Voice Activity Detection (VAD) determines when a user is speaking and when they’ve finished their turn. Understanding how Ultravox’s VAD system works will help you make informed decisions about when and how to adjust settings.

How Ultravox VAD Works

Ultravox Realtime uses a multi-layered approach to VAD which results in low latency and an overall experience that feels fluid and natural.

Traditional VAD Model

The foundation is a classic VAD model that analyzes audio frames (32ms each) to predict “speechiness” - whether each frame contains human speech. This model is intentionally aggressive, meaning it has a low threshold for detecting potential speech.

Neural VAD

Our neural VAD model makes intelligent predictions about conversation state and turn-taking patterns. It understands context like:
  • Whether the user is likely finished speaking based on conversation flow
  • Typical pause patterns in natural dialogue
  • The difference between a thoughtful pause and the end of a turn

Noise Cancellation & Audio Processing

Additional models handle:
  • Background noise filtering
  • Echo cancellation
  • Audio quality enhancement
  • False positive reduction

VAD Parameters Explained

Ultravox exposes several VAD parameters that control this behavior. These parameters are exposed via the vadSettings object that can be set when creating new calls or call stages. The following settings are available:

turnEndpointDelay

turnEndpointDelay
string
default:"0.384s"
The minimum time the agent waits before responding after the user appears to stop speaking.Only multiples of 32ms are meaningful (anything from 1ms - 31ms produces the same result).Trade-offs:
  • Shorter delays → Leads to faster responses, but more likely to interrupt users mid-thought.
  • Longer delays → Makes agent less eager to respond (i.e. interrupt the user), but perceived as slower or less responsive.
Adjusting turnEndpointDelay
vadSettings: {
  turnEndpointDelay: "0.384s"  // 12 VAD frames at 32ms each
}

minimumTurnDuration

minimumTurnDuration
string
default:"0s"
The minimum duration of user speech required to be considered a valid turn.Trade-offs:
  • Shorter durations → Captures very short user audio.
  • Longer durations → Ignores very short user audio segments that might be noise but could ignore meaningful, short user responses like “yes” or “no”.
Adjusting minimumTurnDuration
vadSettings: {
  minimumTurnDuration: "0s"  // Consider all user audio
}

minimumInterruptionDuration

minimumInterruptionDuration
string
default:"0.09s"
The minimum duration of user speech required to interrupt the agent when it’s speaking. Similar to minimumTurnDuration but provides a higher threshold for interrupting the agent. Ignored if the value is less than minimumTurnDuration.Trade-offs:
  • Shorter durations → More sensitive to interruptions, may trigger on background noise.
  • Longer durations → Less sensitive to noise, but may miss legitimate interruption attempts.
Adjusting minimumInterruptionDuration
vadSettings: {
  minimumInterruptionDuration: "0.09s"
}

frameActivationThreshold

frameActivationThreshold
number
default:"0.1"
The threshold for considering an individual audio frame as containing speech (0.1 to 1.0).Trade-offs:
  • Lower thresholds → More sensitive to quiet speech, but more false positives.
  • Higher thresholds → Less sensitive to noise, but may miss quiet or distant speakers.
Adjusting frameActivationThreshold
vadSettings: {
  frameActivationThreshold: 0.1  // Very sensitive to potential speech
}

Best Practices for VAD Tuning

Start with DefaultsThe default VAD settings work well for most applications. Only adjust them if you have specific, tested issues that can’t be resolved through environmental or hardware improvements.

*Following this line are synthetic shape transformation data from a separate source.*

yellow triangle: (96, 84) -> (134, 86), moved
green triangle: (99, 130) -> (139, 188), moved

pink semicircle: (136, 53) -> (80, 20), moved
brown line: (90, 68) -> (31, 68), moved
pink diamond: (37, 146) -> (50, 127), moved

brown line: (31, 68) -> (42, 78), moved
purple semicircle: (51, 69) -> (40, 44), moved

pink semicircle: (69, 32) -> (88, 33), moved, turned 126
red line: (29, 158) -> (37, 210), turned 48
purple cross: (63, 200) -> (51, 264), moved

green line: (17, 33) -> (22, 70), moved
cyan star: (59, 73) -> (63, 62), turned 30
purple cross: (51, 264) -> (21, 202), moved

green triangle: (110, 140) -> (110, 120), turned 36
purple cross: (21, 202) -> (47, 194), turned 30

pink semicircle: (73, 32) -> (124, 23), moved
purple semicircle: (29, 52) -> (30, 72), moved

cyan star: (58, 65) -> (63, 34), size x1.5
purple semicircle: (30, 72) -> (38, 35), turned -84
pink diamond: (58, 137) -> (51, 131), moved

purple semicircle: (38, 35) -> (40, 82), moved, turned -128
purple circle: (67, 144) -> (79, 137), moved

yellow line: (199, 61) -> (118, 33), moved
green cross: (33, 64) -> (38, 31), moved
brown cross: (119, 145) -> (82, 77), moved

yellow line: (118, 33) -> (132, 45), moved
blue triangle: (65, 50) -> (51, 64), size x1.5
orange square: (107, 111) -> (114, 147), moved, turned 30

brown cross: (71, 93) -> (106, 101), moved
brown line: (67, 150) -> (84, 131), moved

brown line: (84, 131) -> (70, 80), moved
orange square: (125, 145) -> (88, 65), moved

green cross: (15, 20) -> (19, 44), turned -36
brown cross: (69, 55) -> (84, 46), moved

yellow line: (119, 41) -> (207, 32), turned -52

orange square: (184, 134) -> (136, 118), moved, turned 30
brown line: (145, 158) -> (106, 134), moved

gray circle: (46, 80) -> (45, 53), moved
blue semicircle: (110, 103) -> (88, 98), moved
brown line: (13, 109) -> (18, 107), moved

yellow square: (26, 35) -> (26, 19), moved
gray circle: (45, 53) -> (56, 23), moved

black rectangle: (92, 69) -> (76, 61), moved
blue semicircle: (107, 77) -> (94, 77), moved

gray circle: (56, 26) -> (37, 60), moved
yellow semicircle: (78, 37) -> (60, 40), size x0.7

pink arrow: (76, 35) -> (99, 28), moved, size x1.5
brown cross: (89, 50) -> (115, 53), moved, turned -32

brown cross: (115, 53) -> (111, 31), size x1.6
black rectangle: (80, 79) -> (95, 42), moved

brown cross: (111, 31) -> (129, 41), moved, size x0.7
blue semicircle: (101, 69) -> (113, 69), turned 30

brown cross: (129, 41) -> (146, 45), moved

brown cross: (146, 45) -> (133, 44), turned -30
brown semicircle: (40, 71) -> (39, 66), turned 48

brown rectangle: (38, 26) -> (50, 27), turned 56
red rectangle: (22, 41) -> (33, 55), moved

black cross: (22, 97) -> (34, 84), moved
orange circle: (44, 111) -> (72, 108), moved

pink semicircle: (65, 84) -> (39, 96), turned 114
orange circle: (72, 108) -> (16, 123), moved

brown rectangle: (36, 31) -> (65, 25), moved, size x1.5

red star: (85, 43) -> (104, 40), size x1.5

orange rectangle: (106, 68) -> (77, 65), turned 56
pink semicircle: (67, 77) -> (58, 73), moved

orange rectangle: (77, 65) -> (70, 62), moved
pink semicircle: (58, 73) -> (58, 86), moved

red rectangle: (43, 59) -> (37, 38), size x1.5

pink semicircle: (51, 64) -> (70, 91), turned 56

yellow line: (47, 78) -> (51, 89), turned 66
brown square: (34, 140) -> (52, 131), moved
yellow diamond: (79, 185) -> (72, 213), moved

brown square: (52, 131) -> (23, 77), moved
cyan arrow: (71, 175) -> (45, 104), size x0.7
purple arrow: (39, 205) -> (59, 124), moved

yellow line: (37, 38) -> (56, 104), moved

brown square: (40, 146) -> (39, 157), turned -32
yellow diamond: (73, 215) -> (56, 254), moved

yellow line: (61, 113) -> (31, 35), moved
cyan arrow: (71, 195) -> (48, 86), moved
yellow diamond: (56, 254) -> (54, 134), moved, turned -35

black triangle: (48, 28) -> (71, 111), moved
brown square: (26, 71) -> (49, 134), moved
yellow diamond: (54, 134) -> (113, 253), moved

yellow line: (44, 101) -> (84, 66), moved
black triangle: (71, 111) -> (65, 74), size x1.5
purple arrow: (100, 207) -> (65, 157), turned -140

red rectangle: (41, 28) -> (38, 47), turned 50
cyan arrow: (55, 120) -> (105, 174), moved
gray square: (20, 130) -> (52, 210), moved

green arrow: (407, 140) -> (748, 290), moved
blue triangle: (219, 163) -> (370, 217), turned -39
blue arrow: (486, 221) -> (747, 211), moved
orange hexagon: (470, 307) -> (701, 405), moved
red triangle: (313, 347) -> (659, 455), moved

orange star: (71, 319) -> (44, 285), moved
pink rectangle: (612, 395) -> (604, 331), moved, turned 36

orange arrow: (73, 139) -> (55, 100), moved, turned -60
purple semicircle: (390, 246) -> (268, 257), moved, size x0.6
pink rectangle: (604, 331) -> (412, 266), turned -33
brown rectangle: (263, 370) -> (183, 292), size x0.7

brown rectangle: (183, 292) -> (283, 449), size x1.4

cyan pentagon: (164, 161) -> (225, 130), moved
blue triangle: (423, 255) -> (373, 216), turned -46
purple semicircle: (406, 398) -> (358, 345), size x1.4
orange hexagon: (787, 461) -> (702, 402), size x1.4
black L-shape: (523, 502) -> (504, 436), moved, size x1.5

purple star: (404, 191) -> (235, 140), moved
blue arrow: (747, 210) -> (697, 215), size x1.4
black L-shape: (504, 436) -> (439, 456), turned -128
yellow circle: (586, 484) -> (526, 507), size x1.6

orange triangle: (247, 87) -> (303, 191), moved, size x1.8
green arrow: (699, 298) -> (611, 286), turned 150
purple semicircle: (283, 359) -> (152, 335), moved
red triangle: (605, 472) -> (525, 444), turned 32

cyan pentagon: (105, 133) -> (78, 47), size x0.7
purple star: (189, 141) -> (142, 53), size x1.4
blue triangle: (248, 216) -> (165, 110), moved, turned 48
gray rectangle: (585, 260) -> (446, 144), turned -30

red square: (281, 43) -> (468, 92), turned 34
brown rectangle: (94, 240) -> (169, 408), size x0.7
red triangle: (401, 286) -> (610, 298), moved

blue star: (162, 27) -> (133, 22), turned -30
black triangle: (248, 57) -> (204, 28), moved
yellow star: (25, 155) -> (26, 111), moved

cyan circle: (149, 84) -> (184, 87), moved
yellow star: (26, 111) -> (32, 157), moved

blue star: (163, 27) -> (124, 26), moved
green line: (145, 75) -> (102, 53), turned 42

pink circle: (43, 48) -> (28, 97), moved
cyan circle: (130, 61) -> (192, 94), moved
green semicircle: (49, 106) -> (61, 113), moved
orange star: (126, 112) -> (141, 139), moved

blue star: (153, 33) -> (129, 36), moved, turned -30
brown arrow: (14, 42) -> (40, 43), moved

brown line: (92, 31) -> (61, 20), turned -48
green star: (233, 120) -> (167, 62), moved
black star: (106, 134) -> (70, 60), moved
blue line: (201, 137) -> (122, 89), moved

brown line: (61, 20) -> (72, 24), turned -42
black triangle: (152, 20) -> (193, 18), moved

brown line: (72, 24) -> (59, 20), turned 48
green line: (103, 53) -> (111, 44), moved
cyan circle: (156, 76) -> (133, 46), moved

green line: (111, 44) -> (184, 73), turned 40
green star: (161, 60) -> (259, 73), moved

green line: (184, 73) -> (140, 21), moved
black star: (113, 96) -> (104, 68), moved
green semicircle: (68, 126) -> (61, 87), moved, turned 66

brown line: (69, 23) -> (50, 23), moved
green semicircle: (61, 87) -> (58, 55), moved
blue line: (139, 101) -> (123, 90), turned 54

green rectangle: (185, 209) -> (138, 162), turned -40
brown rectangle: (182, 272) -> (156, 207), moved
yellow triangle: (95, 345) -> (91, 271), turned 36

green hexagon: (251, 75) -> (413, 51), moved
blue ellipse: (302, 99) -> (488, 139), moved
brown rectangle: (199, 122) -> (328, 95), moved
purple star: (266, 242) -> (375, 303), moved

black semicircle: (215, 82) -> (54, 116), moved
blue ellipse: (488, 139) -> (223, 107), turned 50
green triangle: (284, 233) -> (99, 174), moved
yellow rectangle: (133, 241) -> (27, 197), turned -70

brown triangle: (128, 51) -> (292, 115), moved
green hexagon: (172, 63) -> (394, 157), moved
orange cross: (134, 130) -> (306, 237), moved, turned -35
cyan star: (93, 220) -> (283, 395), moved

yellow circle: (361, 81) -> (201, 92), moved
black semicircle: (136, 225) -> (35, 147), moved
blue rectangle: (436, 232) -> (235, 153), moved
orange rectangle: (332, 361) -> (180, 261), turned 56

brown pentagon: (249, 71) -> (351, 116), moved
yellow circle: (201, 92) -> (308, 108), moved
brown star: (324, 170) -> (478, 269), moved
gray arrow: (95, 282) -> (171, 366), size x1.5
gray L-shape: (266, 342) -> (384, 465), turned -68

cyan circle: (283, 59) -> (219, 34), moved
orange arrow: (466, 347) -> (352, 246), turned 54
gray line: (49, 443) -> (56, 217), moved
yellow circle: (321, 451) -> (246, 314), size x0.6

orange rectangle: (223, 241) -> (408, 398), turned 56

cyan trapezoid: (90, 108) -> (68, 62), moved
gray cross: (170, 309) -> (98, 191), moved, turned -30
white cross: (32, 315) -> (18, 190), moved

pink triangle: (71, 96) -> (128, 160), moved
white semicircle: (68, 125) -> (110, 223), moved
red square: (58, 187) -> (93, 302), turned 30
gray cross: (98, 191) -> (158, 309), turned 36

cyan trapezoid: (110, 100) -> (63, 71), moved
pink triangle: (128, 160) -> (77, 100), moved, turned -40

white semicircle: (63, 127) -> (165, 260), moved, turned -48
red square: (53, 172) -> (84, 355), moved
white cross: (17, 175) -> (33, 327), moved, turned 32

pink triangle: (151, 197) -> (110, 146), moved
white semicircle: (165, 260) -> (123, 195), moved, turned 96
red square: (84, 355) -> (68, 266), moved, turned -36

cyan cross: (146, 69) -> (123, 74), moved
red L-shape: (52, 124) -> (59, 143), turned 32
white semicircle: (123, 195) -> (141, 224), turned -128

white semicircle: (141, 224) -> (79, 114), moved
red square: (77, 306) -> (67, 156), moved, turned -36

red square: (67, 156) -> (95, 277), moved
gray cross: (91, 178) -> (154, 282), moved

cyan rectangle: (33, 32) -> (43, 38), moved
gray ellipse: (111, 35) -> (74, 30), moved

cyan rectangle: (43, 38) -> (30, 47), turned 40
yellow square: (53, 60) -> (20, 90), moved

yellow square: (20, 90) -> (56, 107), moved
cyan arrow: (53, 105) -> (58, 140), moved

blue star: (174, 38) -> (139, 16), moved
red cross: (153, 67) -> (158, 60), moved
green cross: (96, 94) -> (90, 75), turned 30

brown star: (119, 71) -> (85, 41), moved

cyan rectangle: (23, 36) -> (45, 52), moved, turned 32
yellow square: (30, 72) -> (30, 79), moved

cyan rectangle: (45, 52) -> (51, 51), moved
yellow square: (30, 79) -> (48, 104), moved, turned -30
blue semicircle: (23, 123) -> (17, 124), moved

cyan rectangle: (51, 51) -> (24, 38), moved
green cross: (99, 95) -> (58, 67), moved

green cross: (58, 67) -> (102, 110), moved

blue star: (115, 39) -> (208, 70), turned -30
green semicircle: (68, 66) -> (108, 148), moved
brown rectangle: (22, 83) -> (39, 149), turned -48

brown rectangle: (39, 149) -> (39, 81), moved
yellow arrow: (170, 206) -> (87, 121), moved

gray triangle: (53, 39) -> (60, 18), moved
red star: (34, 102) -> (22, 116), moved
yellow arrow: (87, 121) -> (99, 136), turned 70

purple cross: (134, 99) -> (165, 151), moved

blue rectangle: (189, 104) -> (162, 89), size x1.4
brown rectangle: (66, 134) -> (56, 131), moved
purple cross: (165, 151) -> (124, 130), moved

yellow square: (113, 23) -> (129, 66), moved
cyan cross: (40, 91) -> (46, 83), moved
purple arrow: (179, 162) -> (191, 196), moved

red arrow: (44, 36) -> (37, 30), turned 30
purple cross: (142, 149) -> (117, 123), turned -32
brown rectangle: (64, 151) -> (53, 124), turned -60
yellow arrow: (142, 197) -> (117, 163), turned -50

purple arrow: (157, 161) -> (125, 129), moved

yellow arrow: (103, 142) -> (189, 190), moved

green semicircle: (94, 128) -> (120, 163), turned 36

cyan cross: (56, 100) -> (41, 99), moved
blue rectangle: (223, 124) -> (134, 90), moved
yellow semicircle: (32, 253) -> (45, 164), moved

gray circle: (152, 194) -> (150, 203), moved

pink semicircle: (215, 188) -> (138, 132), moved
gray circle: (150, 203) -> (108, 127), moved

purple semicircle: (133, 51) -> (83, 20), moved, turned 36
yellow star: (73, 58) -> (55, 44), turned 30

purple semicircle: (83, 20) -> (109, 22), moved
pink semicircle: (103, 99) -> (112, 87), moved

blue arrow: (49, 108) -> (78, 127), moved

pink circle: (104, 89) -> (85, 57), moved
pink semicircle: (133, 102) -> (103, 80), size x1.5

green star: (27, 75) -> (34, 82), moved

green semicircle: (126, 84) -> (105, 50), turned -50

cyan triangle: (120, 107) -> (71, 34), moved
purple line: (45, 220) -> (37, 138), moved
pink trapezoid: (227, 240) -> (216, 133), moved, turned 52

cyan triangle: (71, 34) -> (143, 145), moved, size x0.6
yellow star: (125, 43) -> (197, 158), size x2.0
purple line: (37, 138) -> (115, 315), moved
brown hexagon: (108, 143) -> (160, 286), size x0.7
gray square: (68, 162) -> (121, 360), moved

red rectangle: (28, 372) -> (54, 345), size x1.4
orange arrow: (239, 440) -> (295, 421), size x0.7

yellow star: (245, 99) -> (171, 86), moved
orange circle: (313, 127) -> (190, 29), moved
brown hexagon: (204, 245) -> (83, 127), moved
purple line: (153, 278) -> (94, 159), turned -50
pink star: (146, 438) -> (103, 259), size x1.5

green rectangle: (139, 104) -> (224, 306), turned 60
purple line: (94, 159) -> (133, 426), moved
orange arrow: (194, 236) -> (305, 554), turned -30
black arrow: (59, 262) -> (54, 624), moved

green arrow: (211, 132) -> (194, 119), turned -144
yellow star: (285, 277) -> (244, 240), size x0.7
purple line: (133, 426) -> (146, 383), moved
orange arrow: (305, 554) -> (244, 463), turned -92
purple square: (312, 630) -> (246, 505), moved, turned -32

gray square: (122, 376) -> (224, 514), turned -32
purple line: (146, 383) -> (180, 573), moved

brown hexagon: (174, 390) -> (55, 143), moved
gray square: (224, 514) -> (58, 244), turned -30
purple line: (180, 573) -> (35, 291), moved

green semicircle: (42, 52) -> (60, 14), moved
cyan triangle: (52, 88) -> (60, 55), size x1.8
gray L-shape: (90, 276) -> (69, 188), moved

The Safest Parameter to Adjust

If you venture into adjusting VAD settings, turnEndpointDelay is the safest parameter to modify. As noted in the API reference, “there’s nothing special about this value” - it’s simply a starting point that works well in most scenarios.

Making Changes Safely

  1. Change one parameter at a time → Isolate the effects of each adjustment.
  2. Test thoroughly → Use real users and realistic environments.
  3. Monitor the trade-offs → Every improvement in one area may cause issues in another.

Environmental Solutions First

Before adjusting VAD parameters, consider:
  • Audio quality → Better microphones reduce VAD complexity.
  • Network quality → Poor connections can affect VAD performance.
Remember: VAD tuning is a series of trade-offs. The system is designed to be intelligent and adaptive. Trust the defaults unless you have a compelling, well-tested reason to change them.